Monthly: Full keyword gap report. Page 2 keywords ready to optimize. Review response performance. GEO audit — are you showing up in AI search for your target queries?
Quarterly: New city page copy. Updated GBP description tests. Entity audit — does Google's knowledge graph know who you are?
None of this requires you to remember to run a prompt. It happens, it lands in a report, you review it in 10 minutes, you approve what to push.
That's the difference between a prompt library and a system.
The Business Case
Home service businesses — HVAC, plumbing, cleaning, landscaping, electrical — are the clearest example of what's at stake here.
These businesses live and die by the map pack. One position in Google Maps = a meaningful difference in call volume per month. For a plumber doing $150–$400 per call, that's not an abstraction.
Most of them have:
- A GBP they set up 4 years ago and haven't touched
- 60–200 reviews they've never systematically analyzed
- Zero secondary GBP categories (meaning they're invisible for half the searches they should rank for)
- A website with one generic "Services" page instead of city-specific landing pages
- No structured content for AI search
The gap is real. The fixes are specific. The only question is whether someone runs them manually (20 prompts, 90% never do) or builds them into a system that runs without asking.
If You Want to Try This Yourself
Start with the business context load. This is the one thing you can do right now that changes every subsequent prompt you run.
Before you open a new Claude chat for anything SEO-related, paste in this block:
My business: [Name], [Address], [Phone], [Website], [GBP URL]

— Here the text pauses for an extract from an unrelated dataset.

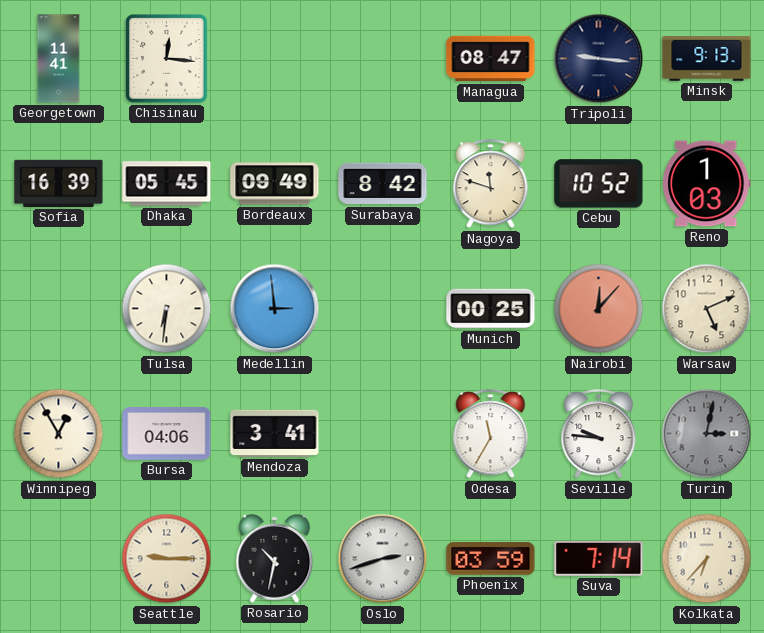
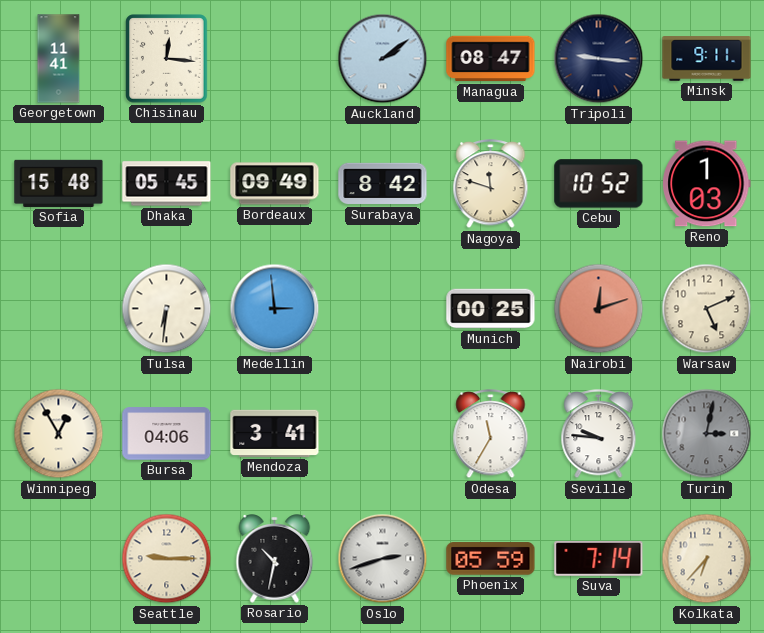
Auckland: none -> 2:09
Minsk: 9:13 -> 9:11
Sofia: 16:39 -> 15:48
Nairobi: 12:07 -> 12:12
Phoenix: 03:59 -> 05:59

Primary service: [What you do]
Service areas: [City 1], [City 2], [City 3], [City 4], [City 5]
Top 5 target keywords: [keyword 1], [keyword 2], [keyword 3], [keyword 4], [keyword 5]
Current GBP status: [X] reviews, [X] stars, [X] new/month, ranking for [X], invisible for [Y]
Top 3 competitors: [Name] — [GBP URL], [Name] — [GBP URL], [Name] — [GBP URL]
Work from this context for everything. Never ask me for this information again.
That alone will improve every audit you run by 10x.
If you want the full system — automated, running weekly, with a dashboard you check once — that's what we build.
The viral article is right about the playbook. The question is whether you're going to run it manually once, or build it into a machine that runs it for you every week.
One of those compounds. One of them sits in your bookmarks.